Fine Tuning fashionCLIP for image-image search
Hi all, I've been working on image-image search tasks and fashionCLIP has work really well for me, currently I want to take the performance of my approach further and I was thinking in fine tuning the fashionCLIP model for this task. For this, I'm just generating the embeddings of the images, store them in a vector index and the just computing the cosine similarity between the embedding of my search image and all the embeddings in the vector index. Im not really using any zero-shot application or image-text comparison and I've seen all the fine-tuning approaches for CLIP models I read use text-image pairs for the fine tuning, I don't understand how I should fine tune the model to increase the performance of my application, should I use text-image pairs? Or should I only fine tune the visual encoder of the model, and if thats the case anyone has some examples of how can i do it?
if you are only doing image search, why don't you just use image transformer models without text encoders?

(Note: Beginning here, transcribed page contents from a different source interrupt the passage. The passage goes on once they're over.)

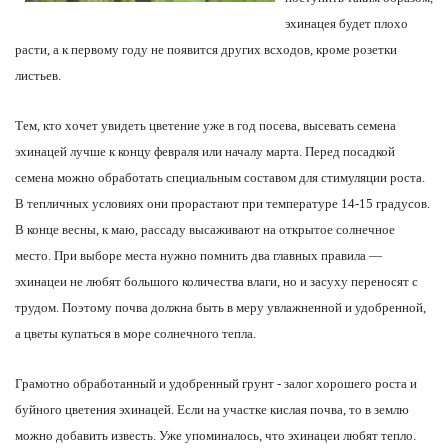
эхинацея будет плохо
расти, а к первому году не появится других всходов, кроме розетки
листьев.
Тем, кто хочет увидеть цветение уже в год посева, высевать семена
эхинацей лучше к концу февраля или началу марта. Перед посадкой
семена можно обработать специальным составом для стимуляции роста.
В тепличных условиях они прорастают при температуре 14-15 градусов.
В конце весны, к маю, рассаду высаживают на открытое солнечное
место. При выборе места нужно помнить два главных правила —
эхинацеи не любят большого количества влаги, но и засуху переносят с
трудом. Поэтому почва должна быть в меру увлажненной и удобренной,
а цветы купаться в море солнечного тепла.
Грамотно обработанный и удобренный грунт - залог хорошего роста и
буйного цветения эхинацей. Если на участке кислая почва, то в землю
можно добавить известь. Уже упоминалось, что эхинацеи любят тепло.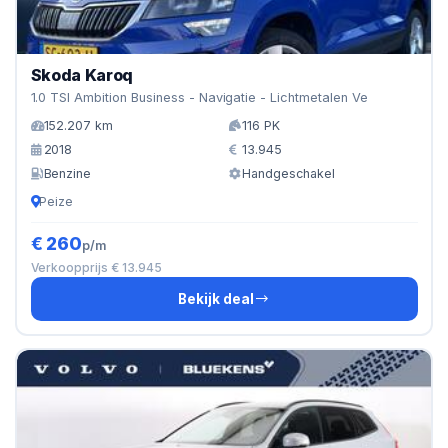
Skoda Karoq
1.0 TSI Ambition Business - Navigatie - Lichtmetalen Ve
152.207 km
116 PK
2018
13.945
Benzine
Handgeschakel
Peize
€ 260
p/m
Verkoopprijs € 13.945
Bekijk deal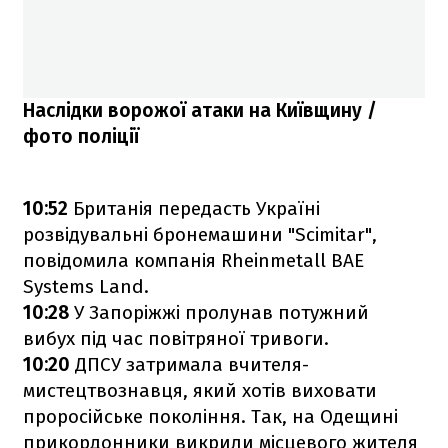
Наслідки ворожої атаки на Київщину /
фото поліції
10:52
Британія передасть Україні
розвідувальні бронемашини "Scimitar",
повідомила компанія Rheinmetall BAE
Systems Land.
10:28
У Запоріжжі пролунав потужний
вибух під час повітряної тривоги.
10:20
ДПСУ затримала вчителя-
мистецтвознавця, який хотів виховати
проросійське покоління. Так, на Одещині
прикордонники викрили місцевого жителя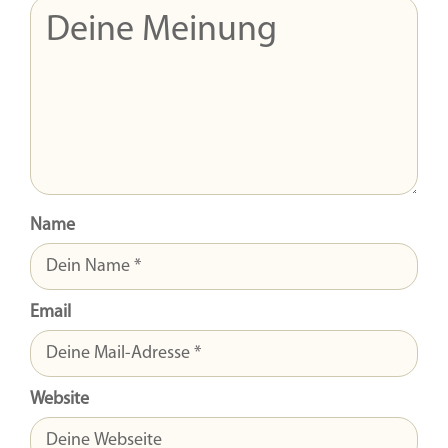
Name
Email
Website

Hi all, I've been working on image-image search tasks and fashionCLIP has work really well for me, currently I want to take the performance of my approach further and I was thinking in fine tuning the fashionCLIP model for this task. For this, I'm just generating the embeddings of the images, store them in a vector index and the just computing the cosine similarity between the embedding of my search image and all the embeddings in the vector index. Im not really using any zero-shot application or image-text comparison and I've seen all the fine-tuning approaches for CLIP models I read use text-image pairs for the fine tuning, I don't understand how I should fine tune the model to increase the performance of my application, should I use text-image pairs? Or should I only fine tune the visual encoder of the model, and if thats the case anyone has some examples of how can i do it?
Did you find another approach? I too am working on Image to Image search on fashion items.